Aux États-Unis, le parti républicain n’est ainsi plus que l’armature militante fanatisée d’un président que certains qualifient de « mentalement déséquilibré » qui met en place tous les instruments nécessaires à l’installation d’une dictature à durée illimitée. Pour survivre, le Parti démocrate en est réduit à employer les mêmes moyens, en choisissant un candidat extrémiste à New York et en laissant le gouverneur de Californie, lui-même modéré, reprendre à son compte le vocabulaire et les postures de Trump, convaincu que cela pourra lui assurer la nomination comme candidat du Parti démocrate.

En Grande-Bretagne, il n’y a presque plus rien entre un parti travailliste en recul et de plus en plus islamo-gauchiste et une extrême droite largement dominante et ouvertement raciste.

En France, on n’est plus très loin de la même situation. À gauche, les partis écologiques et communistes se comportent de plus en plus souvent comme les idiots utiles de LFI, destin qui guette aussi l’actuelle direction du PS, tout occupée à sauver quelques sièges par sa compromission. À droite, malgré leurs cris d’orfraie, une grande partie des élus du parti républicain s’accommoderaient vraisemblablement assez bien d’un rôle de supplétif du Rassemblement National, là aussi pour survivre.

On pourrait faire des analyses voisines à propos de l’Espagne, de l’Italie, de la Belgique, de la Pologne, de la Hongrie et dans d’autres pays, en Afrique, en Asie et en Amérique centrale et latine. L’Allemagne résiste encore, en raison de son passé.

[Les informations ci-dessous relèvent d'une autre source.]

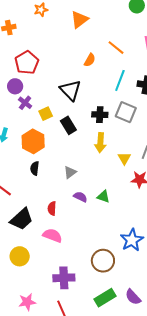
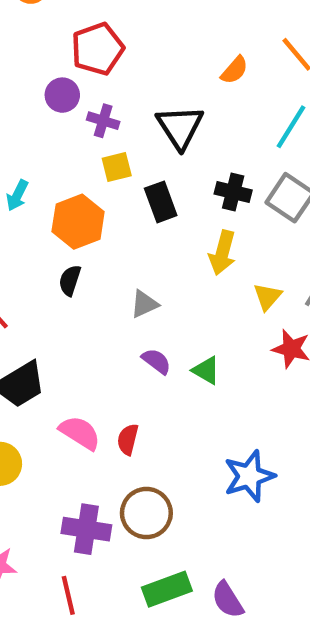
purple cross: (25, 103) -> (103, 121), moved, turned -32
red semicircle: (52, 208) -> (128, 439), moved
brown circle: (103, 261) -> (146, 513), moved

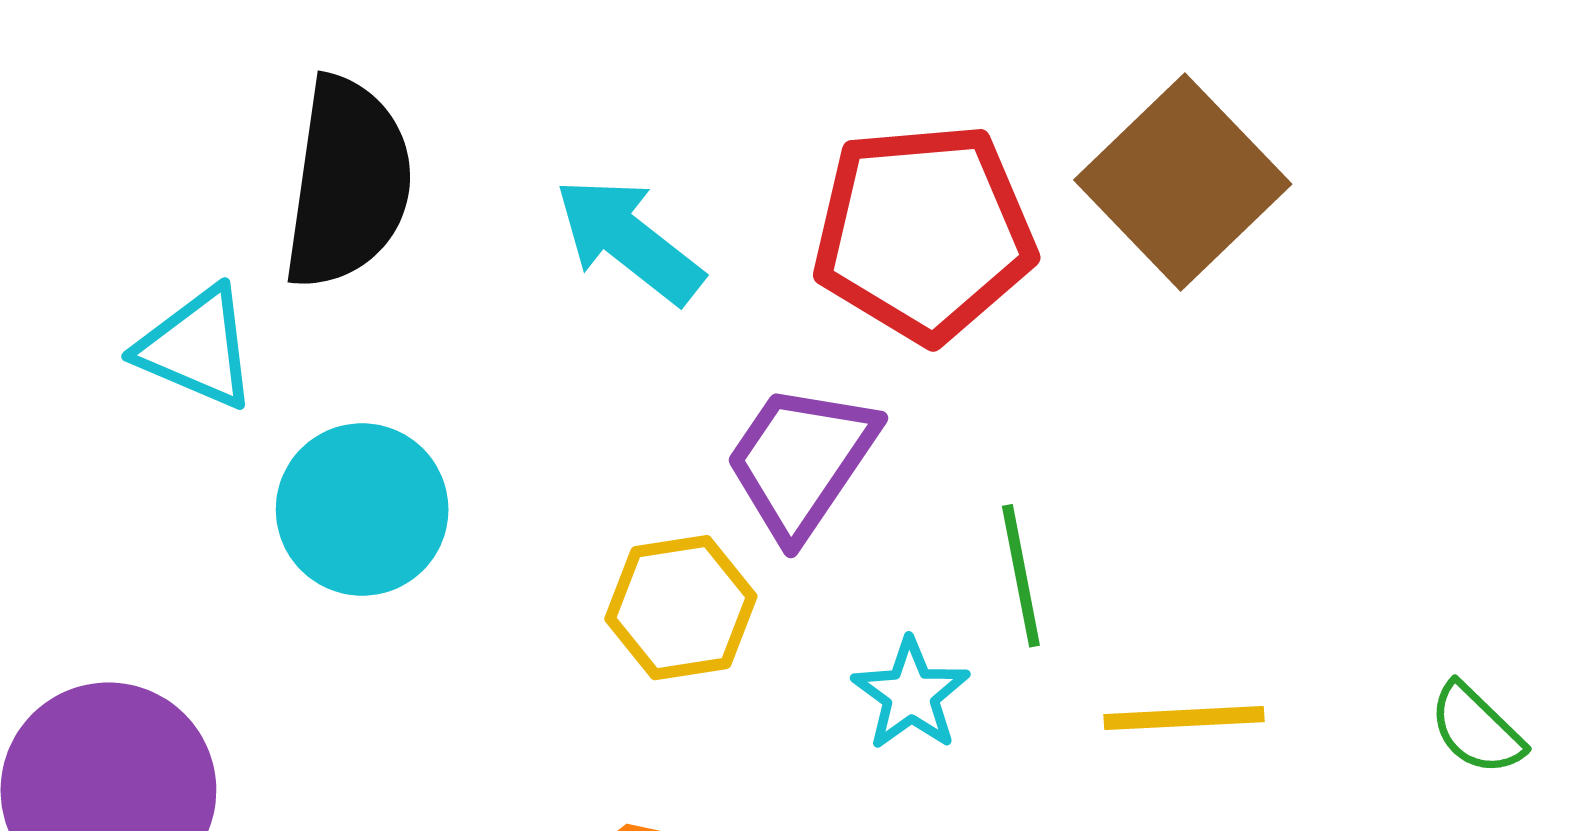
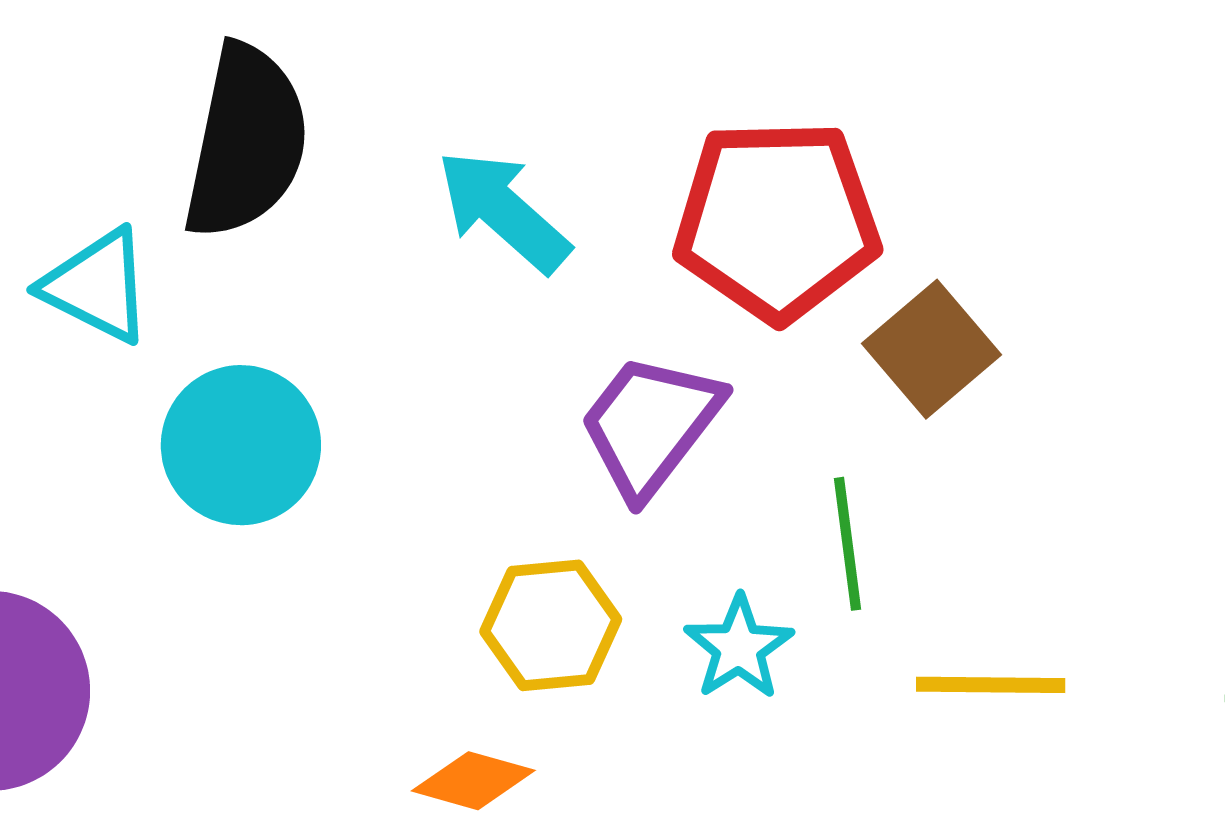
brown square: (1183, 182) -> (931, 349), moved, size x0.7
yellow hexagon: (681, 608) -> (551, 625), moved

Partout, les partis dits « de gouvernement » font semblant de croire qu’une telle alliance, pourtant contre-nature, leur profitera et conduira à l’inutilité des extrêmes, qui seraient alors vidés de leurs électorats. Presque partout, l’Histoire a pourtant montré le contraire ; et il n’existe à ma connaissance qu’une seule circonstance dans laquelle une telle alliance contre-nature a tourné à l’avantage des sociaux-démocrates ou des partis libéraux : c’est en France, dans les années 70 et 80, avec l’union de la gauche, qui commença avec un Parti communiste ultra dominant et qui explosa un peu plus tard avec un Parti communiste en plein déclin. Il fallait pour ça, à la tête du Parti socialiste, un génie tactique qu’on ne retrouve aujourd’hui, nulle part.

Les causes de cette évolution sont toujours les mêmes : le monde va mal, il est angoissant ; les menaces écologiques, les roulements de tambour, les bouleversements annoncés par l’IA, les dettes publiques constituent des dangers vertigineux. Face à cela, les partis dits de gouvernement sont incapables de proposer des programmes crédibles. Les électeurs, qui le constatent, n’ont plus aucune raison de les suivre et se déportent tout naturellement vers ceux qui peuvent au moins porter haut leurs colères et leurs rages, même s’ils les savent incapables de gouverner sérieusement.

Ces partis de gouvernement se contentent alors de faire de la politique à la petite semaine, en passant d’un médiocre enjeu tactique à un autre, sans jamais replacer tout cela dans une vision historique. Cela leur permettrait pourtant de proposer une stratégie géopolitique lucide, une analyse sociologique convaincante et un programme crédible, trois conditions nécessaires pour retrouver les électeurs égarés chez les extrêmes, sans perdre pour autant ceux qui seraient restés liés aux contraintes du réel.

L’extrémiste n’a pas intérêt à régler un problème d’une façon sensée. Il a intérêt à le rendre le plus aigu possible pour qu’il n’y ait pas d’autres solutions que radicales. Alors qu’organiser la mobilité sociale, favoriser le succès et l’enrichissement par le travail, gérer sainement les finances publiques, intégrer les étrangers rendraient caducs les projets d’extrême droite comme celle d’extrême gauche.

Les conséquences de cette dérive des continents politiques peuvent conduire à une situation bien plus terrible que la situation d’aujourd’hui : les États-Unis s’installeraient dans une dictature quasi-fasciste. La Grande-Bretagne deviendrait une nation raciste, refusant de mener toute politique d’intégration pour se contenter d’expulser un maximum d’étrangers. La France se fermerait sur elle-même et abandonnerait le projet européen, qui est la chance de son avenir. Les capitaux se détourneraient alors de ces pays, plus encore qu’aujourd’hui pour aller vers les puissances de demain, et d’abord la Chine.